他沒有再争辯,也沒有哀求,隻是用盡全身力氣,從喉嚨裏擠出一個字:“好!”
說完,他猛地轉身,頭也不回地沖出了書房,沖出了定遠侯府!
這個地方,這個所謂的父親,讓他感到無比的惡心和窒息!
得知沈長卿憤然離府,沈铎也隻是煩躁地罵了幾句“逆子”、“不知好歹”,便又沉浸在自己的世界裏。
他現在滿腦子想的都是如何重振雄風!
吳大夫的藥吃了不見效,他就讓人四處搜羅偏方秘藥,折騰着那兩個瘦馬變着法子“伺候”他。
他偏執地認爲,隻要自己恢複了“雄風”,就能再生一堆兒子女兒,到時候,現在這些不省心的、讓他丢盡臉面的子女,他都可以舍棄!
他甚至惡毒地想,如果可能,真恨不得沒生過沈長卿、沈兮夢這幾個孽障!
城外亂葬崗,寒風呼嘯,卷起地上的枯草和紙錢。
一片狼藉的墳堆旁,一個裹着破席、早已凍得僵硬發青的婦人屍體,被随意丢棄着,正是姚姨娘。
沈長卿獨自一人,跪在冰冷的土地上,看着母親如此凄慘的下場,眼中沒有淚,隻有一片死寂的冰冷和焚燒一切的恨意。
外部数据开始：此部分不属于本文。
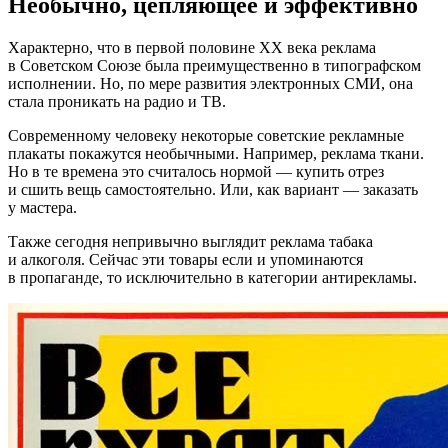
Необычно, цепляющее и эффективно
Характерно, что в первой половине XX века реклама
в Советском Союзе была преимущественно в типографском
исполнении. Но, по мере развития электронных СМИ, она
стала проникать на радио и ТВ.
Современному человеку некоторые советские рекламные
плакаты покажутся необычными. Например, реклама ткани.
Но в те времена это считалось нормой — купить отрез
и сшить вещь самостоятельно. Или, как вариант — заказать
у мастера.
Также сегодня непривычно выглядит реклама табака
и алкоголя. Сейчас эти товары если и упоминаются
в пропаганде, то исключительно в категории антирекламы.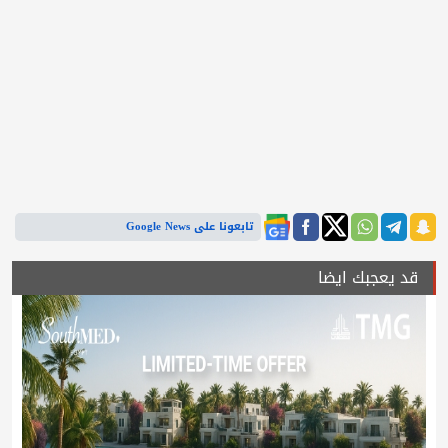
تابعونا على Google News
قد يعجبك ايضا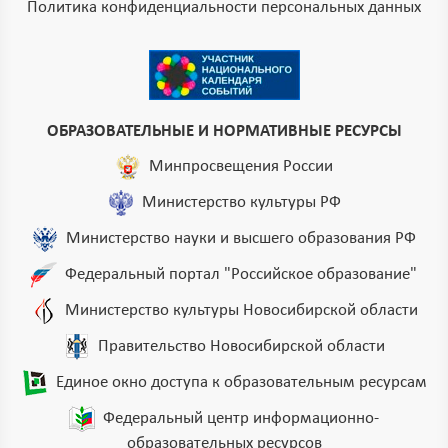
Политика конфиденциальности персональных данных
ОБРАЗОВАТЕЛЬНЫЕ И НОРМАТИВНЫЕ РЕСУРСЫ
Минпросвещения России
Министерство культуры РФ
Министерство науки и высшего образования РФ
Федеральный портал "Российское образование"
Министерство культуры Новосибирской области
Правительство Новосибирской области
Единое окно доступа к образовательным ресурсам
Федеральный центр информационно-
образовательных ресурсов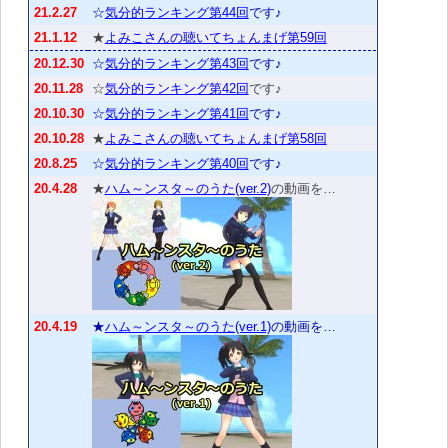
21.2.27
☆
気分的ランキング第44回
です♪
21.1.12
★
よみこさんの聴いてちょんまげ第59回
20.12.30
☆
気分的ランキング第43回
です♪
20.11.28
☆
気分的ランキング第42回
です♪
20.10.30
☆
気分的ランキング第41回
です♪
20.10.28
★
よみこさんの聴いてちょんまげ第58回
20.8.25
☆
気分的ランキング第40回
です♪
20.4.28
★
ハム～ンスタ～のうた(ver.2)
の動画を…
20.4.19
★
ハム～ンスタ～のうた(ver.1)
の動画を…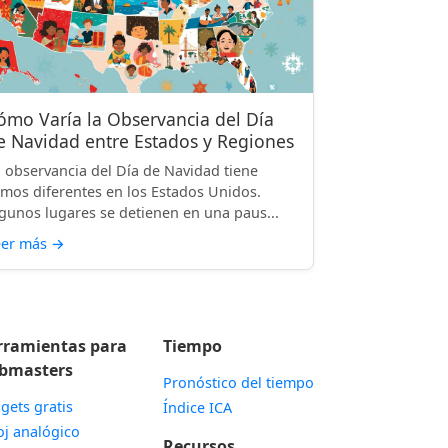
ómo Varía la Observancia del Día
e Navidad entre Estados y Regiones
 observancia del Día de Navidad tiene
tmos diferentes en los Estados Unidos.
gunos lugares se detienen en una paus...
eer más
→
rramientas para
Tiempo
bmasters
Pronóstico del tiempo
gets gratis
Índice ICA
Widget
oj analógico
Recursos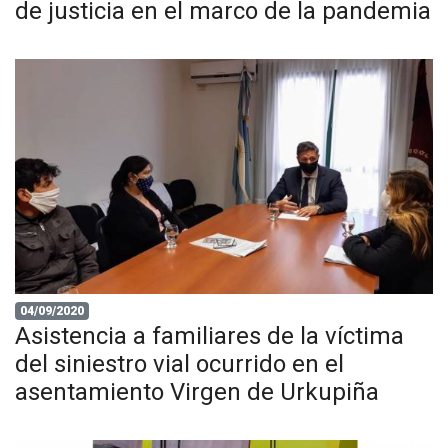
de justicia en el marco de la pandemia
04/09/2020
Asistencia a familiares de la víctima
del siniestro vial ocurrido en el
asentamiento Virgen de Urkupiña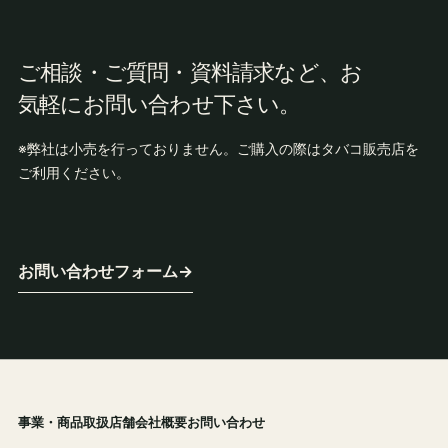
ご相談・ご質問・資料請求など、お
気軽にお問い合わせ下さい。
※弊社は小売を行っておりません。ご購入の際はタバコ販売店を
ご利用ください。
お問い合わせフォーム
→
事業・商品
取扱店舗
会社概要
お問い合わせ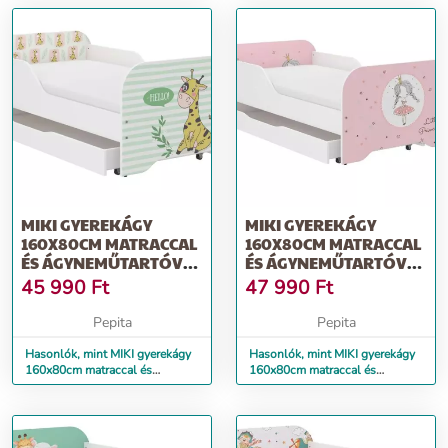
MIKI GYEREKÁGY
MIKI GYEREKÁGY
160X80CM MATRACCAL
160X80CM MATRACCAL
ÉS ÁGYNEMŰTARTÓVAL
ÉS ÁGYNEMŰTARTÓVAL
- ZSIRÁF
- HERCEGNŐ
45 990
Ft
47 990
Ft
Pepita
Pepita
Hasonlók, mint MIKI gyerekágy
Hasonlók, mint MIKI gyerekágy
160x80cm matraccal és
160x80cm matraccal és
ágyneműtartóval - zsiráf
ágyneműtartóval - hercegnő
他沉默地挖了一個深坑,小心翼翼地将姚姨娘的屍身放入,覆上黃土。
沒有墓碑,沒有祭奠,隻有一座孤零零的新墳。
他對着墳堆重重磕了三個頭,然後翻身上馬,最後看了一眼京城的方向,眼中隻剩下毀滅的決絕。
他策馬揚鞭,身影迅速消失在官道的盡頭。